Forum Moderators: not2easy
I need to create a ruleset as to how the script is to determine this. The first thought would be that if the two articles had enough similar words that they are similar in content. The problem is that just because two articles share the word "the" 10 times doesn't mean they have anything to do with each other.
My next thought was to create a list of stopwords, like "is", "the", "was", "it", etc.. and have those removed, then use what's left to indicate the topic. Unfortunately, I think more words than not would be considered stopwords, so this would be a long list to create by hand.
So I acquired a digital English dictionary, each word being labeled with its part of speech. This would be the beginning of my list of stopwords, and I'd remove words that did not belong on the list. I decided that nouns were the words that described the topic of an article, and wrote a script to remove all nouns from this list. Unfortunately, I found out that it's more than just nouns that describe an article.

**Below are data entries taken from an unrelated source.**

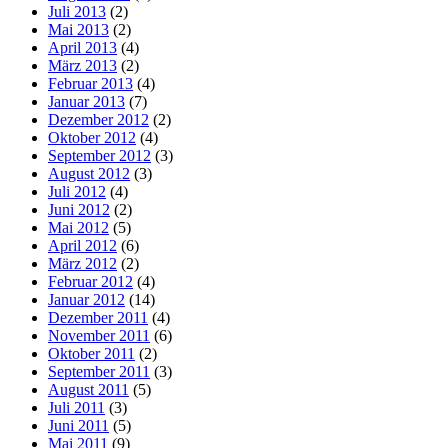
Juli 2013
(2)
Mai 2013
(2)
April 2013
(4)
März 2013
(2)
Februar 2013
(4)
Januar 2013
(7)
Dezember 2012
(2)
Oktober 2012
(4)
September 2012
(3)
August 2012
(3)
Juli 2012
(4)
Juni 2012
(2)
Mai 2012
(5)
April 2012
(6)
März 2012
(2)
Februar 2012
(4)
Januar 2012
(14)
Dezember 2011
(4)
November 2011
(6)
Oktober 2011
(2)
September 2011
(3)
August 2011
(5)
Juli 2011
(3)
Juni 2011
(5)
Mai 2011
(9)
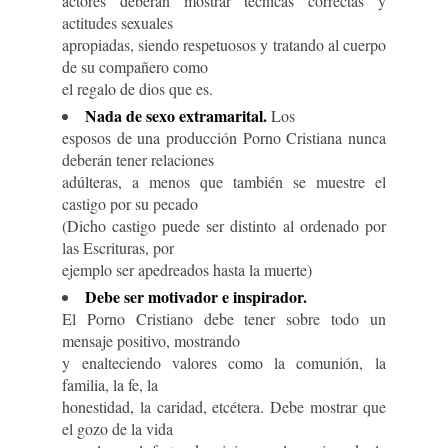
actores deberán mostrar técnicas correctas y
actitudes sexuales
apropiadas, siendo respetuosos y tratando al cuerpo
de su compañero como
el regalo de dios que es.
Nada de sexo extramarital.
Los
esposos de una producción Porno Cristiana nunca
deberán tener relaciones
adúlteras, a menos que también se muestre el
castigo por su pecado
(Dicho castigo puede ser distinto al ordenado por
las Escrituras, por
ejemplo ser apedreados hasta la muerte)
Debe ser motivador e inspirador.
El Porno Cristiano debe tener sobre todo un
mensaje positivo, mostrando
y enalteciendo valores como la comunión, la
familia, la fe, la
honestidad, la caridad, etcétera. Debe mostrar que
el gozo de la vida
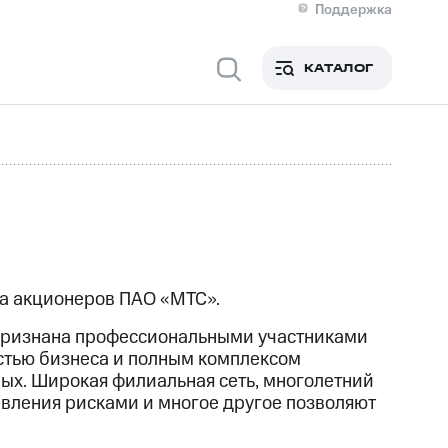
Поддержка
О МТС
я информация
Контакты
КАТАЛОГ
Медиа-центр
кты
Новости в регионе
Инвесторам и акционерам
ция акционерам
Документы
роль и аудит
Рынок акций
й
Описание
р
Реквизиты
Контакты
Устойчивое развитие
Комплаенс и деловая этика
На главную
ра акционеров ПАО «МТС».
 признана профессиональными участниками
стью бизнеса и полным комплексом
ых. Широкая филиальная сеть, многолетний
авления рисками и многое другое позволяют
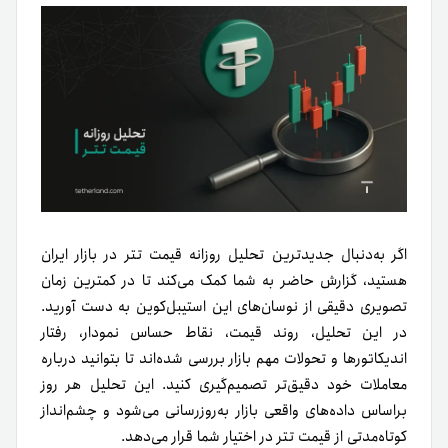
اگر به‌دنبال جدیدترین تحلیل روزانه قیمت تتر در بازار ایران
هستید، گزارش حاضر به شما کمک می‌کند تا در کمترین زمان
تصویری دقیقی از نوسان‌های این استیبل‌کوین به دست آورید.
در این تحلیل، روند قیمت، نقاط حساس نمودار، رفتار
اندیکاتورها و تحولات مهم بازار بررسی شده‌اند تا بتوانید درباره
معاملات خود دقیق‌تر تصمیم‌گیری کنید. این تحلیل هر روز
بر‌اساس داده‌های واقعی بازار به‌روزرسانی می‌شود و چشم‌انداز
کوتاه‌مدتی از قیمت تتر در اختیار شما قرار می‌دهد.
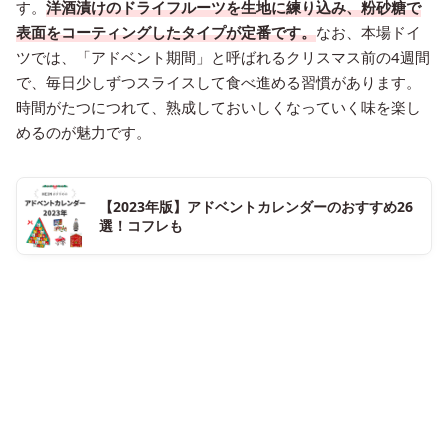
す。
洋酒漬けのドライフルーツを生地に練り込み、粉砂糖で
表面をコーティングしたタイプが定番です。
なお、本場ドイ
ツでは、「アドベント期間」と呼ばれるクリスマス前の4週間
で、毎日少しずつスライスして食べ進める習慣があります。
時間がたつにつれて、熟成しておいしくなっていく味を楽し
めるのが魅力です。
【2023年版】アドベントカレンダーのおすすめ26
選！コフレも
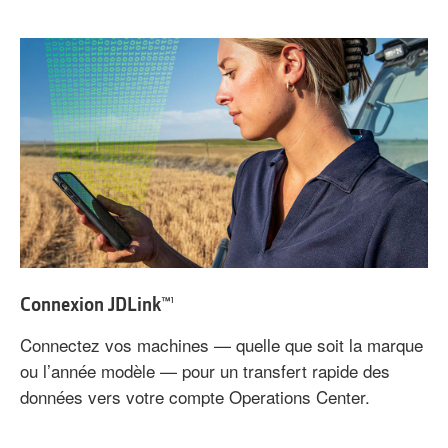
Connexion JDLink™
1
Connectez vos machines — quelle que soit la marque
ou l’année modèle — pour un transfert rapide des
données vers votre compte Operations Center.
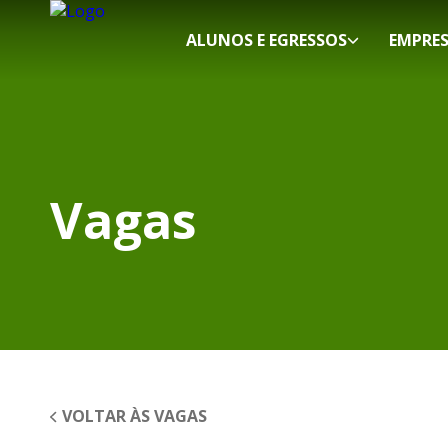
ALUNOS E EGRESSOS
EMPRE
Vagas
VOLTAR ÀS VAGAS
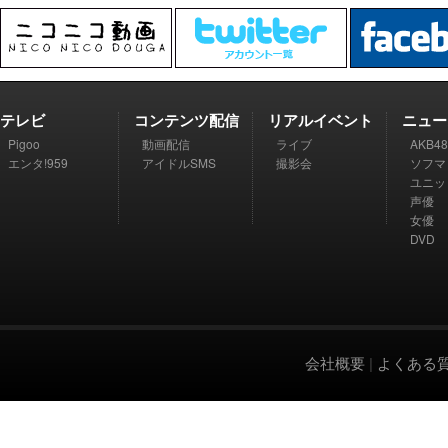
テレビ
コンテンツ配信
リアルイベント
ニュー
Pigoo
動画配信
ライブ
AKB48
エンタ!959
アイドルSMS
撮影会
ソフマ
ユニッ
声優
女優
DVD
会社概要
|
よくある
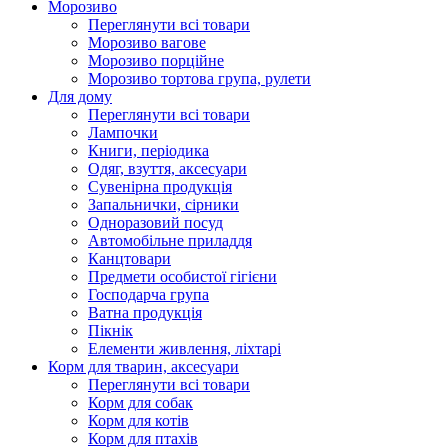
Морозиво
Переглянути всі товари
Морозиво вагове
Морозиво порційне
Морозиво тортова група, рулети
Для дому
Переглянути всі товари
Лампочки
Книги, періодика
Одяг, взуття, аксесуари
Сувенірна продукція
Запальнички, сірники
Одноразовий посуд
Автомобільне приладдя
Канцтовари
Предмети особистої гігієни
Господарча група
Ватна продукція
Пікнік
Елементи живлення, ліхтарі
Корм для тварин, аксесуари
Переглянути всі товари
Корм для собак
Корм для котів
Корм для птахів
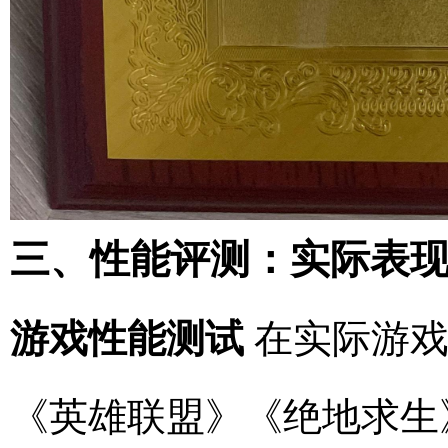
三、性能评测：实际表
游戏性能测试
在实际游戏
《英雄联盟》《绝地求生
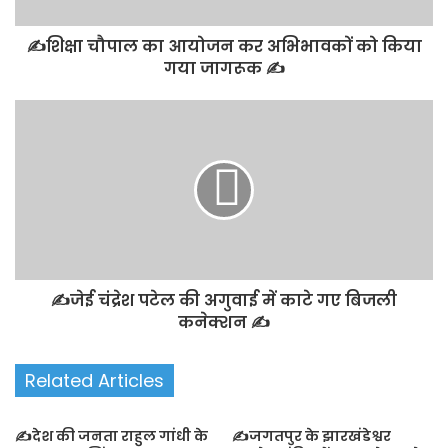
✍️शिक्षा चौपाल का आयोजन कर अभिभावकों को किया
गया जागरूक ✍️
✍️जेई चंद्रेश पटेल की अगुवाई में काटे गए बिजली
कनेक्शन ✍️
Related Articles
✍️देश की जनता राहुल गांधी के
✍️जगतपुर के झारखंडेश्वर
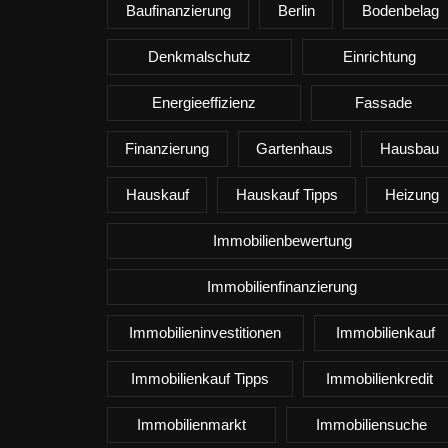
Baufinanzierung
Berlin
Bodenbelag
Denkmalschutz
Einrichtung
Energieeffizienz
Fassade
Finanzierung
Gartenhaus
Hausbau
Hauskauf
Hauskauf Tipps
Heizung
Immobilienbewertung
Immobilienfinanzierung
Immobilieninvestitionen
Immobilienkauf
Immobilienkauf Tipps
Immobilienkredit
Immobilienmarkt
Immobiliensuche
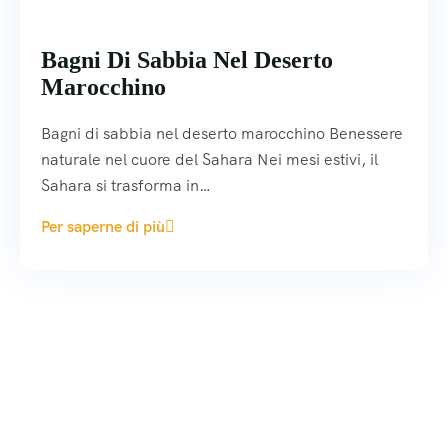
Bagni Di Sabbia Nel Deserto
Marocchino
Bagni di sabbia nel deserto marocchino Benessere
naturale nel cuore del Sahara Nei mesi estivi, il
Sahara si trasforma in…
Per saperne di più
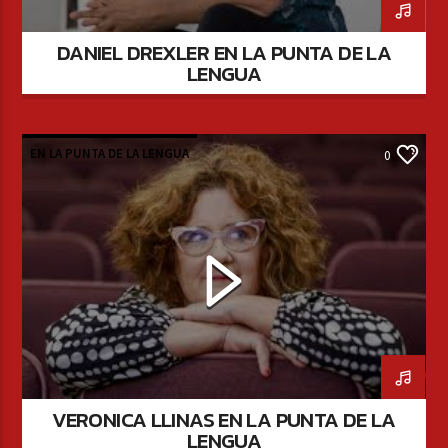
DANIEL DREXLER EN LA PUNTA DE LA
LENGUA
EN LA PUNTA DE LA LENGUA
0
VERONICA LLINAS EN LA PUNTA DE LA
LENGUA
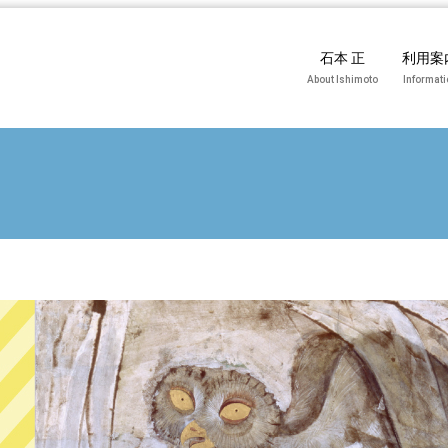
石本 正
利用案
About Ishimoto
Informati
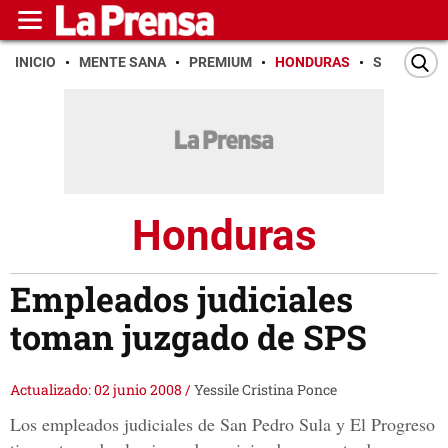
INICIO
MENTE SANA
PREMIUM
HONDURAS
SAN PEDR
Honduras
Empleados judiciales
toman juzgado de SPS
Actualizado: 02 junio 2008
/
Yessile Cristina Ponce
Los empleados judiciales de San Pedro Sula y El Progreso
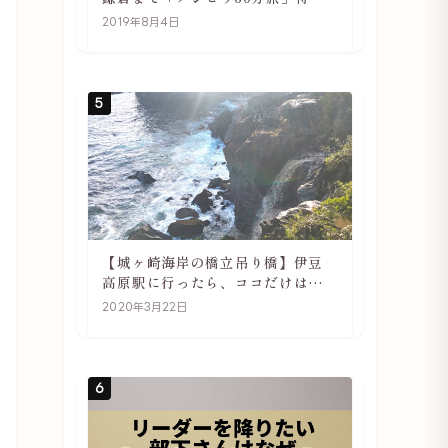
や駅の様子
2019年8月4日
5
【城ヶ崎海岸の橋立吊り橋】伊豆
高原駅に行ったら、ココだけは必
ず訪れてほしい
2020年3月22日
6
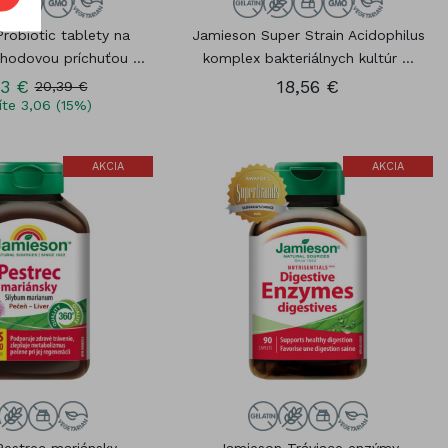
robiotic tablety na
Jamieson Super Strain Acidophilus
ahodovou príchuťou ...
komplex bakteriálnych kultúr ...
33 €
18,56 €
20,39 €
íte 3,06 (15%)
AKCIA
AKCIA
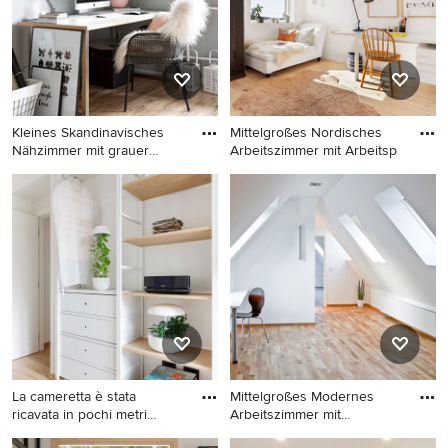
Holzboden, Einbau-
Schreibtisch und weißem
Schreibtisch und beigem
Boden in Barcelona
Boden in Berlin
Kleines Skandinavisches
Mittelgroßes Nordisches
Nähzimmer mit grauer
Arbeitszimmer mit Arbeitsp
Wandf
Kleines Skandinavisches
Mittelgroßes Nordisches
Nähzimmer mit grauer
Arbeitszimmer mit
Wandfarbe, hellem
Arbeitsplatz, weißer
Holzboden, freistehendem
Wandfarbe, hellem
Schreibtisch und braunem
Holzboden und
Boden in Berlin
freistehendem Schreibtisch
in Stockholm
La cameretta è stata
Mittelgroßes Modernes
ricavata in pochi metri
Arbeitszimmer mit
quadr
Arbeitspla
Kleines Nordisches
Mittelgroßes Modernes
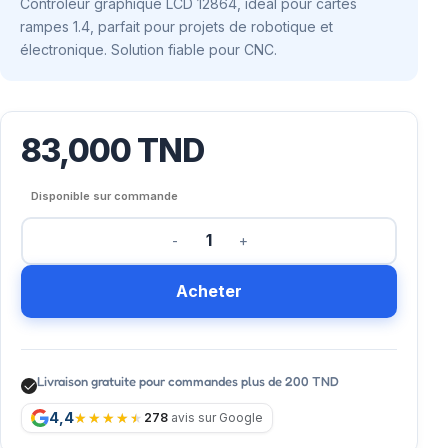
Contrôleur graphique LCD 12864, idéal pour cartes
rampes 1.4, parfait pour projets de robotique et
électronique. Solution fiable pour CNC.
83,000
TND
Disponible sur commande
Acheter
Livraison gratuite pour commandes plus de 200 TND
4,4
278
avis sur Google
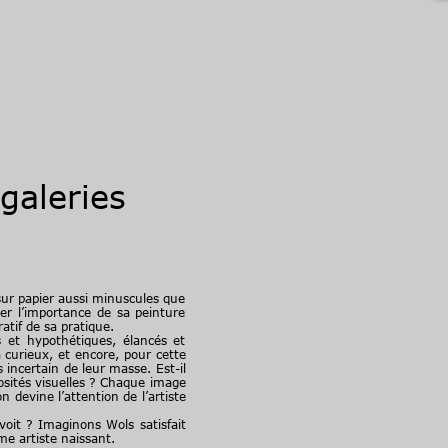
galeries
sur papier aussi minuscules que
ler l’importance de sa peinture
atif de sa pratique.
s et hypothétiques, élancés et
 curieux, et encore, pour cette
incertain de leur masse. Est-il
osités visuelles ? Chaque image
 devine l’attention de l’artiste
oit ? Imaginons Wols satisfait
me artiste naissant.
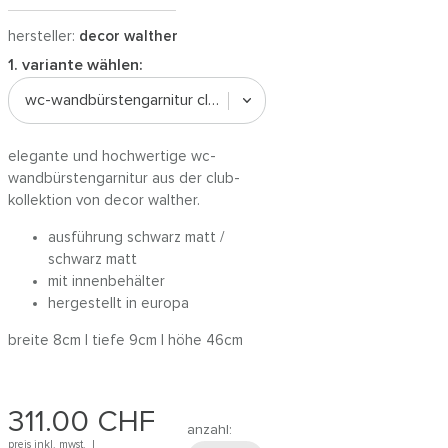
hersteller:
decor walther
1. variante wählen:
wc-wandbürstengarnitur club wbg | schwarz matt
elegante und hochwertige wc-
wandbürstengarnitur aus der club-
kollektion von decor walther.
ausführung schwarz matt /
schwarz matt
mit innenbehälter
hergestellt in europa
breite 8cm | tiefe 9cm | höhe 46cm
311.00
CHF
anzahl:
preis inkl. mwst. |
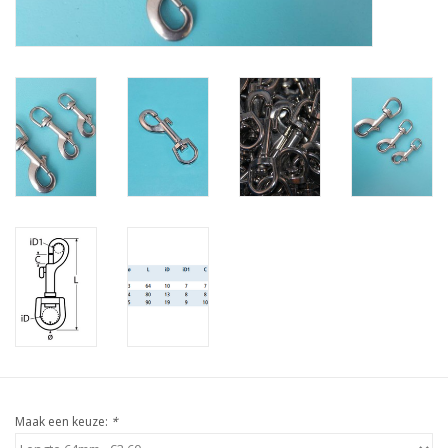
Verstaging
Rvs Sluiting
Rvs Staalkabel spanner
Staalkabel met coating
Staalkabel Klem
Maak een keuze:
*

For instance, the word "juggling" appearing in an article, especially multiple times, is a good indicator of the topic of that article; though it is a verb. However, "is" is also a verb, so I can't say that all verbs can be used to describe an article.
I have no problem with the programming part.. I'm looking to create a rule. How can I categorize the words that would appear in an article as the words that describe it so I can start with an English dictionary as the base of a list of stopwords and easily remove these words from the list?